33 330 Wijziging van Boek 7 van het Burgerlijk Wetboek en de Uitvoeringswet huurprijzen woonruimte (huurverhoging op grond van een tweede categorie huishoudinkomens)

Nr. 53 GEWIJZIGD AMENDEMENT VAN HET LID PAULUS JANSEN TER VERVANGING VAN DAT GEDRUKT ONDER NR. 35

Ontvangen 14 februari 2013

De ondergetekende stelt het volgende amendement voor:

Na artikel II wordt een artikel ingevoegd, luidende:

ARTIKEL IIA

1. Indien het bij koninklijke boodschap van 12 mei 2011 ingediende voorstel van wet, houdende herziening van de regels over toegelaten instellingen en instelling van een Financiële Autoriteit woningcorporaties (Herzieningswet toegelaten instellingen volkshuisvesting) (Kamerstukken 32 769) tot wet is of wordt verheven, en artikel I, onderdeel B van die wet eerder in werking is getreden of treedt dan deze wet, wordt na het eerste lid van artikel 46 van de Woningwet, onder vernummering van het tweede lid van dat artikel tot derde lid, een lid ingevoegd, luidende:

  • 2. Indien de huur van een woning eindigt en die woning geen zelfstandige woning is als bedoeld in artikel 247 van Boek 7 van het Burgerlijk Wetboek, vervreemdt de toegelaten instelling die woning niet, en verhuurt zij die woning niet tegen een huurprijs die hoger is dan het bedrag, genoemd in artikel 13, eerste lid, onderdeel a, van de Wet op de huurtoeslag, dan nadat zij die woning gedurende twee maanden tegen een huurprijs van ten hoogste dat bedrag te huur heeft aangeboden aan woningzoekenden die, gelet op hun inkomen, in het bijzonder op die woning zijn aangewezen.

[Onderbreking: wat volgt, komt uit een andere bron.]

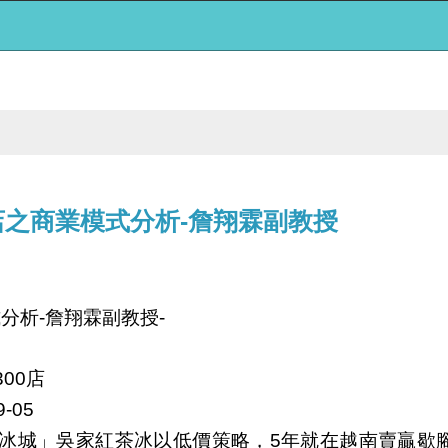
店之商業模式分析-詹翔霖副教授
式分析
詹翔霖副教授
-
-
店
300
9-05
冰城」吳家紅茶冰以低價策略，
年就在越南賣贏歇
5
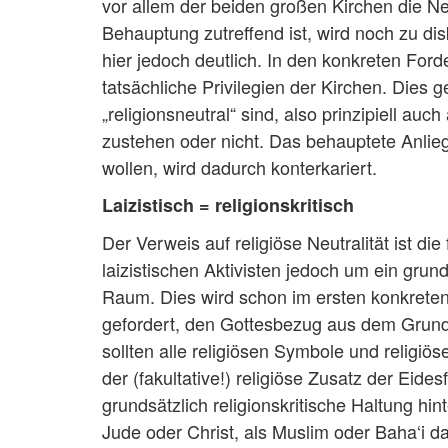
vor allem der beiden großen Kirchen die Neu
Behauptung zutreffend ist, wird noch zu disk
hier jedoch deutlich. In den konkreten For
tatsächliche Privilegien der Kirchen. Dies 
„religionsneutral“ sind, also prinzipiell a
zustehen oder nicht. Das behauptete Anliege
wollen, wird dadurch konterkariert.
Laizistisch = religionskritisch
Der Verweis auf religiöse Neutralität ist d
laizistischen Aktivisten jedoch um ein gru
Raum. Dies wird schon im ersten konkreten 
gefordert, den Gottesbezug aus dem Grund
sollten alle religiösen Symbole und religi
der (fakultative!) religiöse Zusatz der Ei
grundsätzlich religionskritische Haltung hi
Jude oder Christ, als Muslim oder Baha‘i d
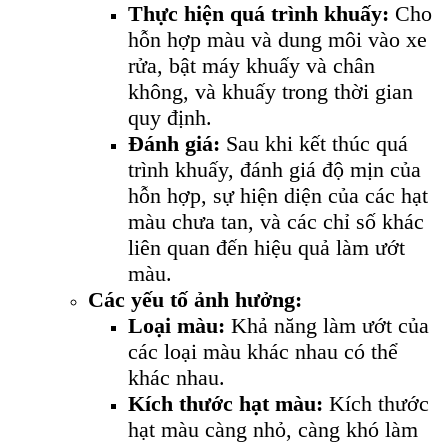
Thực hiện quá trình khuấy:
Cho
hỗn hợp màu và dung môi vào xe
rửa, bật máy khuấy và chân
không, và khuấy trong thời gian
quy định.
Đánh giá:
Sau khi kết thúc quá
trình khuấy, đánh giá độ mịn của
hỗn hợp, sự hiện diện của các hạt
màu chưa tan, và các chỉ số khác
liên quan đến hiệu quả làm ướt
màu.
Các yếu tố ảnh hưởng:
Loại màu:
Khả năng làm ướt của
các loại màu khác nhau có thể
khác nhau.
Kích thước hạt màu:
Kích thước
hạt màu càng nhỏ, càng khó làm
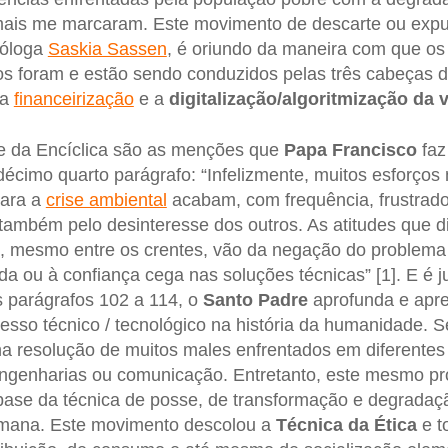
ais me marcaram. Este movimento de descarte ou expul
ióloga
Saskia Sassen
, é oriundo da maneira com que os
os foram e estão sendo conduzidos pelas três cabeças 
 a
financeirização
e a
digitalização/algoritmização da 
e da Encíclica são as menções que
Papa Francisco
faz
écimo quarto parágrafo: “Infelizmente, muitos esforços
para a
crise ambiental
acabam, com frequência, frustrado
ambém pelo desinteresse dos outros. As atitudes que di
 mesmo entre os crentes, vão da negação do problema à
 ou à confiança cega nas soluções técnicas” [1]. E é 
s parágrafos 102 a 114, o
Santo Padre
aprofunda e apre
esso técnico / tecnológico na história da humanidade. S
na resolução de muitos males enfrentados em diferentes
ngenharias ou comunicação. Entretanto, este mesmo pr
base da técnica de posse, de transformação e degradaç
mana. Este movimento descolou a
Técnica da Ética
e t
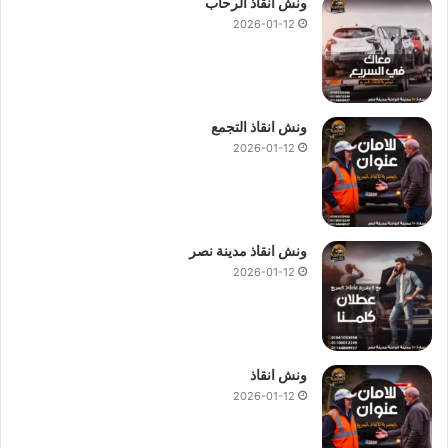
ونش انقاذ الرحاب
2026-01-12
ونش انقاذ التجمع
2026-01-12
ونش انقاذ مدينة نصر
2026-01-12
ونش انقاذ
2026-01-12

2. Indien het bij koninklijke boodschap van 12 mei 2011 ingediende voorstel van wet, houdende herziening van de regels over toegelaten instellingen en instelling van een Financiële Autoriteit woningcorporaties (Herzieningswet toegelaten instellingen volkshuisvesting) (Kamerstukken 32 769) tot wet is of wordt verheven, en artikel I, onderdeel B van die wet later in werking treedt dan deze wet, wordt:

a. op het tijdstip van inwerkingtreding van deze wet aan artikel 70c, eerste lid, van de Woningwet een volzin toegevoegd, luidende: Indien de huur van een woning eindigt en die woning geen zelfstandige woning is als bedoeld in artikel 247 van Boek 7 van het Burgerlijk Wetboek, vervreemden zij die woning niet, en verhuren zij die woning niet tegen een huurprijs die hoger is dan het bedrag, genoemd in artikel 13, eerste lid, onderdeel a, van de Wet op de huurtoeslag, dan nadat zij die woning gedurende twee maanden te huur hebben aangeboden aan personen als bedoeld in de tweede volzin tegen een huurprijs van ten hoogste dat bedrag.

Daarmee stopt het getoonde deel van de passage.